En Huelva están reconocidos cinco GDR (Andévalo Occidental, Condado de Huelva, Costa Occidental de Huelva Guadi-Odiel, Cuenca Minera de Riotinto y Sierra de Aracena y Picos de Aroche); en Jaén funcionan siete (Campiña Norte de Jaén, Condado de Jaén, La Loma y Las Villas, Sierra de Cazorla, Sierra de Segura, Sierra Mágina y Sierra Sur de Jaén); en Málaga se contabilizan seis (Antequera, Axarquía, Guadalteba, Sierra de las Nieves y Serranía de Ronda, Territorio Nororiental de Málaga y Valle del Guadalhorce); y en Sevilla operan ocho (Aljarafe-Doñana, Bajo Guadalquivir, Campiña y los Alcores de Sevilla, Corredor de la Plata, Osuna, Estepa y Sierra Sur de Sevilla, Gran Vega de Sevilla, Serranía Suroeste Sevillana y Sierra Morena de Sevilla).

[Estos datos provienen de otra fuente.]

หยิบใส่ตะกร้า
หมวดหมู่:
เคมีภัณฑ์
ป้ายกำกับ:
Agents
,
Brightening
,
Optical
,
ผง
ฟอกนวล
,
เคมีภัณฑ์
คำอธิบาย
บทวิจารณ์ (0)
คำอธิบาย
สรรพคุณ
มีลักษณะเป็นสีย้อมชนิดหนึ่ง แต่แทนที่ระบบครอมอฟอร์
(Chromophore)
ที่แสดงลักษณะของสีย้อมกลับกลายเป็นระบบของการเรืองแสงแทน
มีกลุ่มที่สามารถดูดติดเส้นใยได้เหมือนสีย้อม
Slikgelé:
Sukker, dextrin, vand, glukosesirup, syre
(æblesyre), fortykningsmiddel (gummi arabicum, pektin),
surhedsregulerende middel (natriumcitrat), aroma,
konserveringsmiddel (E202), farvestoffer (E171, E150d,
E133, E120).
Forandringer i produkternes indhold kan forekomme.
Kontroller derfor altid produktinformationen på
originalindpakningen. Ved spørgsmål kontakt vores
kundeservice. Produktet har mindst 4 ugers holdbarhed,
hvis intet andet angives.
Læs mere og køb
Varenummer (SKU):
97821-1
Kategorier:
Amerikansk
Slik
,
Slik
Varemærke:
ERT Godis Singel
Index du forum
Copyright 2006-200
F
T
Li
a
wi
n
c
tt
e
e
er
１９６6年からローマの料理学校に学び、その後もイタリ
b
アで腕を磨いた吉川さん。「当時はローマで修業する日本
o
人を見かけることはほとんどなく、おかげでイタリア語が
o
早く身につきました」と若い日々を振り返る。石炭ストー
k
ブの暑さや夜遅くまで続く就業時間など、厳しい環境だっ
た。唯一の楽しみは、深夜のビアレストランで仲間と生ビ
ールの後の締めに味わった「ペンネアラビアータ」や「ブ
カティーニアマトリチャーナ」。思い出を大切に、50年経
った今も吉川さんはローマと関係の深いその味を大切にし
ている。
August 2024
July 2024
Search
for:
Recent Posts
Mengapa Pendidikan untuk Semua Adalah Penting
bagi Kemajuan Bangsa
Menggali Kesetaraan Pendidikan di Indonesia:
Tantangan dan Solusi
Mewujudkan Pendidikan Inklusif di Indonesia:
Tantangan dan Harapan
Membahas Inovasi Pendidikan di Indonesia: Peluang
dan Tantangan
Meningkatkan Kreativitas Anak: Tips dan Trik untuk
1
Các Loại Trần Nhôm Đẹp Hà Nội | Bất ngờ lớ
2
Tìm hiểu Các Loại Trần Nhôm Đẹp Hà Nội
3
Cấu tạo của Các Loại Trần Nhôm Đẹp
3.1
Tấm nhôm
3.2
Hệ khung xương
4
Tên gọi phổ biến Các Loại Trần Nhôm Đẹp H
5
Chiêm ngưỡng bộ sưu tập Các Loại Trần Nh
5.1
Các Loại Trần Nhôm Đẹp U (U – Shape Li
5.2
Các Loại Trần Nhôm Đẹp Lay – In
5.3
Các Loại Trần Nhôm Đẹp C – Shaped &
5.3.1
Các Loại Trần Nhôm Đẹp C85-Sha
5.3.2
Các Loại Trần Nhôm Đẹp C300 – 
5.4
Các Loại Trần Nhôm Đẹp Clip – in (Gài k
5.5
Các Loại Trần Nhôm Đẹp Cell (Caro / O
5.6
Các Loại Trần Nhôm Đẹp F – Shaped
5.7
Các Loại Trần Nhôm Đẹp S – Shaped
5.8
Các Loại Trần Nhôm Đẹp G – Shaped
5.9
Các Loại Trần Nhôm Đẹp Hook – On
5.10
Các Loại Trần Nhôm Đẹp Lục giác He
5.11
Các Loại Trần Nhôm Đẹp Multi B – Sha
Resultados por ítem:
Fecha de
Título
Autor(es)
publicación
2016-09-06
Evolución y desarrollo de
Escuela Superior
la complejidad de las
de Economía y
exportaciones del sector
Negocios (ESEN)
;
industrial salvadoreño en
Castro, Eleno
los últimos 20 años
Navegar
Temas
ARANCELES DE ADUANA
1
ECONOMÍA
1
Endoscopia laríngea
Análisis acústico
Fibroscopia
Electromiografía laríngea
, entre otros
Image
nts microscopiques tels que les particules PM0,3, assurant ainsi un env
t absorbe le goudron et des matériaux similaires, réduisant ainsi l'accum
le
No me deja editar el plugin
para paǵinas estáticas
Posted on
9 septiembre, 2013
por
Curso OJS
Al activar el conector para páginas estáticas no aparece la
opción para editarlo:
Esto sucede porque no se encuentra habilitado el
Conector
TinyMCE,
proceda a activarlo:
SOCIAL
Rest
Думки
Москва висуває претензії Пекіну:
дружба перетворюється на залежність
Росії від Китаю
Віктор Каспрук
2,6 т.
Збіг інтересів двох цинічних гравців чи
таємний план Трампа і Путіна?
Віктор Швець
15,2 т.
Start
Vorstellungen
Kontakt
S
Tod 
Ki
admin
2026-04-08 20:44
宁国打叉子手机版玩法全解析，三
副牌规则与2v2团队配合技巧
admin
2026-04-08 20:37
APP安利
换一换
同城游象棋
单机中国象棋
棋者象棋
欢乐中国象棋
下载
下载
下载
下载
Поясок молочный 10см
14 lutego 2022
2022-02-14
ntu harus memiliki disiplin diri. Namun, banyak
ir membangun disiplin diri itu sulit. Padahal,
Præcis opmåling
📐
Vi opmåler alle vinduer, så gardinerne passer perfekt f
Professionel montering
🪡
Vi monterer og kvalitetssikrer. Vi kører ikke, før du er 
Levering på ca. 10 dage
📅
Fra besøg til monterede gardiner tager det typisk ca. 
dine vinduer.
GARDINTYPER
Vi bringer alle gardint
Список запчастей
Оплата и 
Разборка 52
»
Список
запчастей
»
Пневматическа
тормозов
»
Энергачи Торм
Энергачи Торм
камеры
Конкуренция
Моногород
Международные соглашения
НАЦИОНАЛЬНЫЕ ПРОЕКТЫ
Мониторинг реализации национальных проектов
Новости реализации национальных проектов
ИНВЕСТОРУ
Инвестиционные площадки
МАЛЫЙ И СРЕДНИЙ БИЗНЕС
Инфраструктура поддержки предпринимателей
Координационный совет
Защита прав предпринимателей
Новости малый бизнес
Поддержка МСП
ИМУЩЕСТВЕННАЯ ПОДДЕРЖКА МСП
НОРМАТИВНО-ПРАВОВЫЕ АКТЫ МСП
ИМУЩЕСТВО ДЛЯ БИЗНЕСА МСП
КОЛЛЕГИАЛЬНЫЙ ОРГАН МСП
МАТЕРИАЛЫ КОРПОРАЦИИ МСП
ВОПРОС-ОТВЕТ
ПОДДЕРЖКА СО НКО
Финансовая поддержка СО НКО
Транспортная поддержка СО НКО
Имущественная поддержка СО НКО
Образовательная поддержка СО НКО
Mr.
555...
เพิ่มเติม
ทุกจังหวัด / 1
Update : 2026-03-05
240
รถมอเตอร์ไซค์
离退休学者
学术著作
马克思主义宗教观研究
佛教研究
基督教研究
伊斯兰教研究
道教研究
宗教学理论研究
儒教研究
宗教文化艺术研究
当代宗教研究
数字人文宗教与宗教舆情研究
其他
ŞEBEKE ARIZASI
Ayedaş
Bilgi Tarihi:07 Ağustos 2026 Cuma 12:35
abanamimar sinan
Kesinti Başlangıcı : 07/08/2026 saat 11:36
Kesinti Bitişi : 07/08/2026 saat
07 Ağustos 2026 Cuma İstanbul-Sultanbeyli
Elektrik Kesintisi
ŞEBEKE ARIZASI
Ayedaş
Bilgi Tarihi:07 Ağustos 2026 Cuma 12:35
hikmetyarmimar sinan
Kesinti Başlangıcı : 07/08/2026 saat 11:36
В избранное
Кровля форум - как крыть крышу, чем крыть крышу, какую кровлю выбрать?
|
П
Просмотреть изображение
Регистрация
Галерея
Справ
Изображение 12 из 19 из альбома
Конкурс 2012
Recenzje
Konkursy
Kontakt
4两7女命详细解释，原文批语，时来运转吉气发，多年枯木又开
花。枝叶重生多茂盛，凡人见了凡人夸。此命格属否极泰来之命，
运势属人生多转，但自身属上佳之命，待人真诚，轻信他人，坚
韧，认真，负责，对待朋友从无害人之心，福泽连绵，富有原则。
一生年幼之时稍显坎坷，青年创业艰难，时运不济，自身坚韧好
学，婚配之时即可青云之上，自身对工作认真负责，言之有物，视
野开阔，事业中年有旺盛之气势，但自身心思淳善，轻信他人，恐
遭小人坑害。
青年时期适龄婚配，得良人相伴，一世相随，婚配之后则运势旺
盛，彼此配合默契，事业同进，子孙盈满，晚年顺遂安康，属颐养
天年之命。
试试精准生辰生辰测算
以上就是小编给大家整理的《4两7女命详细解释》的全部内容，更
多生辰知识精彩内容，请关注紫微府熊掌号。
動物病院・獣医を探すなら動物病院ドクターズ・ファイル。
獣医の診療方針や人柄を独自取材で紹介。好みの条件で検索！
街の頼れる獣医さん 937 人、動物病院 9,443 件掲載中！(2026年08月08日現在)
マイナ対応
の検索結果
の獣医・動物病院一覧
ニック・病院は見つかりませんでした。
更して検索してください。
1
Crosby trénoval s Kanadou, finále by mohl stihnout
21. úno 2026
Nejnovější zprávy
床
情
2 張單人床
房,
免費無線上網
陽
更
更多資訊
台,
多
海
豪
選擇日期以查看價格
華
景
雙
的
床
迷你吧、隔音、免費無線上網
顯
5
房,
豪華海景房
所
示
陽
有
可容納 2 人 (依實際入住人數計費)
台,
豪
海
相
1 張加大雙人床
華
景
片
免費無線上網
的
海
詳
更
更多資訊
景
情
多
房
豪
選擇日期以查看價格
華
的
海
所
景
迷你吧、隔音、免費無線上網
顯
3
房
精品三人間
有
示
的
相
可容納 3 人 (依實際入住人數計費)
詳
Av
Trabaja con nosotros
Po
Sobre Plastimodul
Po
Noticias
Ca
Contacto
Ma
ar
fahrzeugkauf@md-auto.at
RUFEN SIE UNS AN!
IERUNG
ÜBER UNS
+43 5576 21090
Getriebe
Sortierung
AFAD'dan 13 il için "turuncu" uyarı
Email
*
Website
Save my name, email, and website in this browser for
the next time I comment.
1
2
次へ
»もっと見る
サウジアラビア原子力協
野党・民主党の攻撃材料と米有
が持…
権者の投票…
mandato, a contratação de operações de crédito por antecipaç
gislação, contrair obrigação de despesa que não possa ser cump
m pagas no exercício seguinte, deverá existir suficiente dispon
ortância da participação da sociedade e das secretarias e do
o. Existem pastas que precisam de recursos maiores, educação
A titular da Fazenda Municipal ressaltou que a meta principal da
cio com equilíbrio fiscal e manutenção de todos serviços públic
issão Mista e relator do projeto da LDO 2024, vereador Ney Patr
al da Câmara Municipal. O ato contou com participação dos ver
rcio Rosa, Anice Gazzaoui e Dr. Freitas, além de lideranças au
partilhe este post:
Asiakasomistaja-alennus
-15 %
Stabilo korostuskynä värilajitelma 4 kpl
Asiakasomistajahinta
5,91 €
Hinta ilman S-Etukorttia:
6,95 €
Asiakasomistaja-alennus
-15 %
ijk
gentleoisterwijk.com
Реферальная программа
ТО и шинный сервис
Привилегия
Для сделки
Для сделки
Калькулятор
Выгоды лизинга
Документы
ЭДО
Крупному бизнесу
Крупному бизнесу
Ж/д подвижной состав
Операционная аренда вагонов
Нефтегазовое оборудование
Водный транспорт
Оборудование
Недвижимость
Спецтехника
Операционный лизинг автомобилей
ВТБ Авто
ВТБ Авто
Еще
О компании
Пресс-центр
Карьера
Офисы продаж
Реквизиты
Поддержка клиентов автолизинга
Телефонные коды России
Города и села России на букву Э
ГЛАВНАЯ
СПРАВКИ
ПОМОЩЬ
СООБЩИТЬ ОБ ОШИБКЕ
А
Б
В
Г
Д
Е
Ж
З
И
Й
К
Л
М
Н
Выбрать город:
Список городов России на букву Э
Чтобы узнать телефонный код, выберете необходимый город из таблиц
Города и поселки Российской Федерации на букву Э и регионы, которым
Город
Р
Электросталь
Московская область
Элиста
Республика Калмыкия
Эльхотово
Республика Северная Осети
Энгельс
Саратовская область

Cada uno de estos GDR debe disponer de una Estrategia de Desarrollo Rural (Leader), que integra el conjunto de operaciones previstas para alcanzar sus metas y responder a las necesidades específicas de su ámbito de actuación. Para elaborar estas estrategias, los grupos desarrollan procesos participativos que garantizan la incorporación de medidas ajustadas a los intereses reales de la población local.